Given the history, Oner was caught off guard by the message now being delivered on behalf of Maduro—a promise of unflinching solidarity with Erdogan in the face of “external meddling.” Maduro seemed convinced that the U.S. had orchestrated the Turkish uprising, just as he accused the Americans of being behind an unsuccessful 2002 coup attempt against Chávez.

Erdogan came to agree with him. In the months after the uprising, Turkey stripped hundreds of diplomats of their titles, labeling them supporters of a U.S.-backed overthrow attempt. Oner left the government as this was happening, and now is pursuing a doctorate degree in Florida. And Erdogan hasn’t forgotten Maduro’s pledge of support. He’s since complained that almost every leader in Europe remained silent for days after the failed plot. But not Maduro. “With the coup attempt,” Erdogan said at a news conference earlier this year, “we met Maduro. It has been a good beginning.”
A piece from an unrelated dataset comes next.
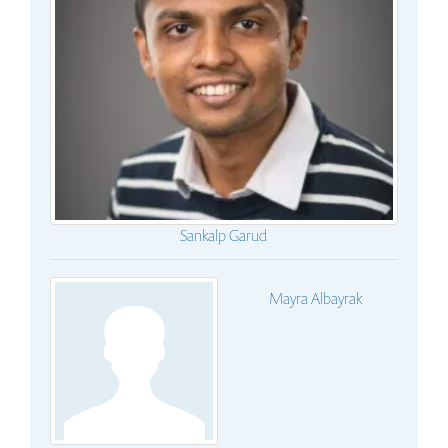
Sankalp Garud
Mayra Albayrak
relates to Venezuela’s Trade Scheme With Turkey Is Enriching a Mysterious Maduro Crony
Maduro and Erdogan in Istanbul in October 2016. PHOTOGRAPHER: KAYHAN OZER/ANADOLU AGENCY/GETTY IMAGES

Within weeks of the July call, Maduro announced his first trip to Turkey. Before the end of 2016, that Turkish Airlines route between Istanbul and Caracas was inaugurated, and delegations from the two countries started crisscrossing the Atlantic to forge deals. They began to construct a secretive business network, one that could operate out of reach of financial sanctions imposed by the U.S. It would be a network that trades in two powerful currencies for Venezuela: gold and food.
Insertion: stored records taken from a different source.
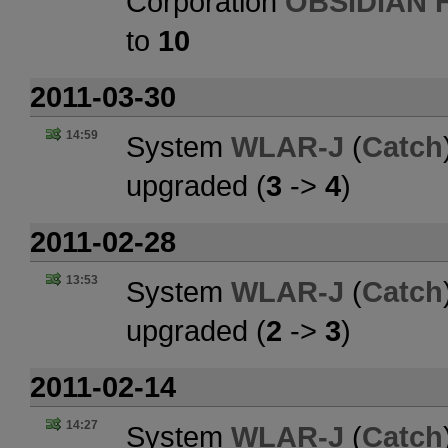
Corporation
OBSIDIAN 
to
10
2011-03-30
14:59
System
WLAR-J
(
Catch
upgraded (
3
->
4
)
2011-02-28
13:53
System
WLAR-J
(
Catch
upgraded (
2
->
3
)
2011-02-14
14:27
System
WLAR-J
(
Catch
Maduro was saddled with a near-worthless currency, the bolívar, that had been bludgeoned by years of hyperinflation. Profits from his country’s massive oil reserves, which had funded the Venezuelan government for decades, were evaporating because of falling prices, a neglected and crumbling infrastructure, rampant corruption, and international isolation. Venezuelans were starving, and Maduro’s approval rating had plummeted. So he grasped a financial lifeline in gold, one of the only resources of value he had left.
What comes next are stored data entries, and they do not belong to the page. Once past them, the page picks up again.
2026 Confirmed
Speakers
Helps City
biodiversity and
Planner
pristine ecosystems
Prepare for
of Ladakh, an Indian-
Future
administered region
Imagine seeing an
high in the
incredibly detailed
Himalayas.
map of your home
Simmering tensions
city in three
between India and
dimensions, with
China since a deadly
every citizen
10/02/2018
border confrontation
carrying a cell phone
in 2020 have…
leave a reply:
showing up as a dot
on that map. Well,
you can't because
In August 2016, Maduro announced that a state mining company called Minerven would be the sole official gold buyer in the vast tracts of jungle, savanna, and rolling hills where mining had long been clandestine and unregulated—essentially legalizing a business lorded over by murderous gangs. He sent in troops to force miners to comply and began hoovering up ore from open-pit mines. (Through a spokesman, Victor Cano, the mining minister, declined to comment for this story.) Maduro also started cashing in on the billions of dollars’ worth of gold bars that Chávez, who was loath to invest in U.S. dollars, had stockpiled. The sell-off carried hints of desperation. According to sources in Venezuela’s central bank, the government secretly sold the bank’s massive collection of rare gold coins, dating to the 18th century. The coins, box upon box of them, were thrown together in a single 30-ton sale in late 2017, and Venezuela accepted a price based on their weight alone, not their collectible value.

By then, Maduro was weathering extensive U.S. sanctions—mostly targeting individuals in his government accused of corruption, human-rights violations, and other crimes—and he seemed to anticipate that the U.S. Treasury might next sanction his dealings in gold to further choke the economy. Venezuela had been shipping freshly mined gold abroad, primarily to Switzerland, for processing. Last July, Maduro began sending it to Turkey. He’d already shipped at least $900 million in gold there by the time the U.S. last fall banned American individuals, banks, and corporations from doing business with anyone connected to Venezuelan gold sales. Tons more have gone since. The Turkish government declined to comment on allegations of wrongdoing related to the gold trade.